C’est un revers judiciaire significatif pour l’exécutif américain en matière d’immigration. Un juge fédéral a ordonné mardi à l’administration du président Donald Trump de faciliter le retour immédiat d’une étudiante du Babson College, expulsée à tort vers le Honduras l’année dernière. Cette décision intervient alors que le gouvernement a reconnu des dysfonctionnements dans la procédure, tout en tentant de s’opposer au rapatriement de la jeune femme.
Le juge de district Richard Stearns a fixé un cadre temporel strict : le gouvernement dispose de deux semaines pour prendre les mesures nécessaires au retour d’Any Lucia Lopez Belloza.
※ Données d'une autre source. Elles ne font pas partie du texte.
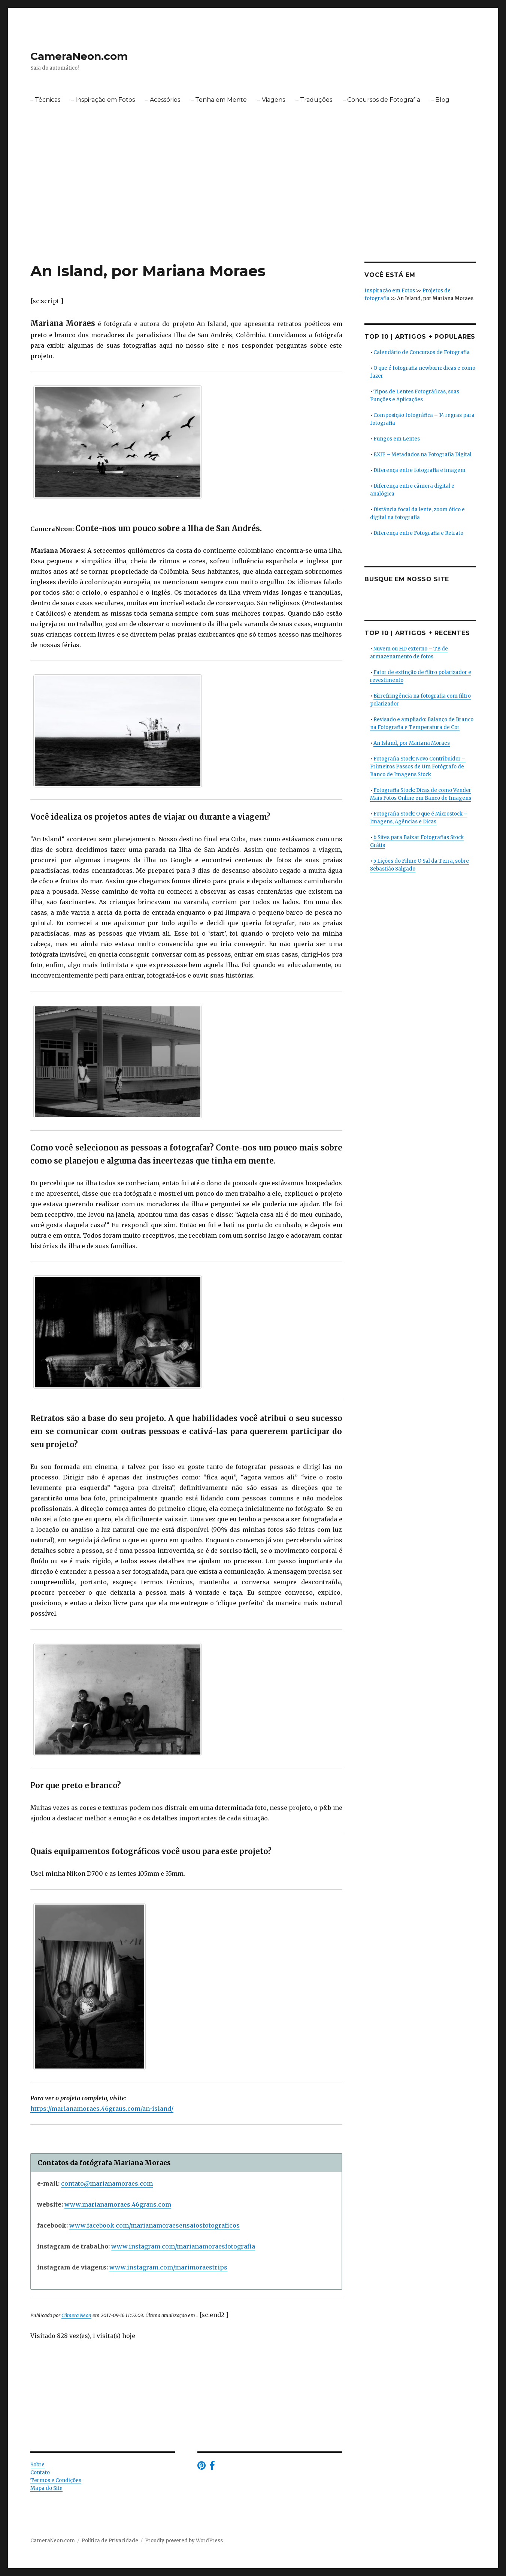 Image resolution: width=506 pixels, height=2576 pixels. What do you see at coordinates (103, 99) in the screenshot?
I see `– Inspiração em Fotos` at bounding box center [103, 99].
Dans son ordonnance, le magistrat présente cette injonction comme une opportunité pour l’administration de corriger une « erreur », sans écarter la possibilité de poursuites pour outrage au tribunal si les actions requises ne sont pas entreprises. « La sagesse conseille de trouver la rédemption en reconnaissant et en réparant nos propres erreurs », a écrit le juge Stearns, soulignant que si le gouvernement a admis sa faute, il est désormais temps de « faire amende honorable ».
**Une expulsion en violation d’une décision de justice**
L’affaire remonte au 20 novembre, lorsque l’étudiante de 19 ans a été arrêtée par des agents de l’immigration à l’aéroport Logan de Boston. Selon les informations rapportées par Al Jazeera, elle s’apprêtait à prendre un vol pour le Texas afin de passer les fêtes de Thanksgiving en famille. Any Lucia Lopez Belloza affirme avoir été privée d’accès à un avocat et détenue pendant deux nuits dans des conditions précaires, entassée avec 17 autres femmes dans une cellule, avant d’être expulsée vers le Honduras le 22 novembre.
Ce renvoi forcé s’est opéré en violation directe d’une ordonnance judiciaire obtenue par ses avocats, qui interdisait son éloignement du Massachusetts pour une durée de 72 heures. Depuis lors, l’étudiante poursuit ses cours à distance depuis le Honduras, dans l’attente d’une issue légale.
**L’administration reconnaît la faute mais bloque le visa**
Devant le tribunal, l’administration Trump a présenté des excuses, qualifiant l’expulsion d’erreur imputable à un seul agent de l’ICE (Immigration and Customs Enforcement) et non d’un acte de défiance délibéré envers la justice. « Au nom du gouvernement, nous tenons à nous excuser sincèrement », a déclaré le procureur Mark Sauter.
Cependant, malgré ces excuses, l’administration s’est opposée au retour de l’étudiante, arguant que le Secrétaire d’État n’avait pas l’autorité pour délivrer le visa nécessaire et que Mlle Lopez Belloza restait inéligible. Un argumentaire balayé par la décision du juge Stearns, qui exige un rétablissement de la situation antérieure.
Ce dossier s’inscrit dans un contexte plus large de durcissement de la politique migratoire sous le second mandat de Donald Trump, marqué par une promesse de campagne d’expulsions massives. D’autres cas similaires ont été signalés, notamment celui de Kilmar Abrego Garcia, un père de famille salvadorien expulsé en mars 2025 malgré une protection judiciaire, illustrant les tensions croissantes entre les directives de l’exécutif et le respect des procédures légales garanties par les tribunaux fédéraux.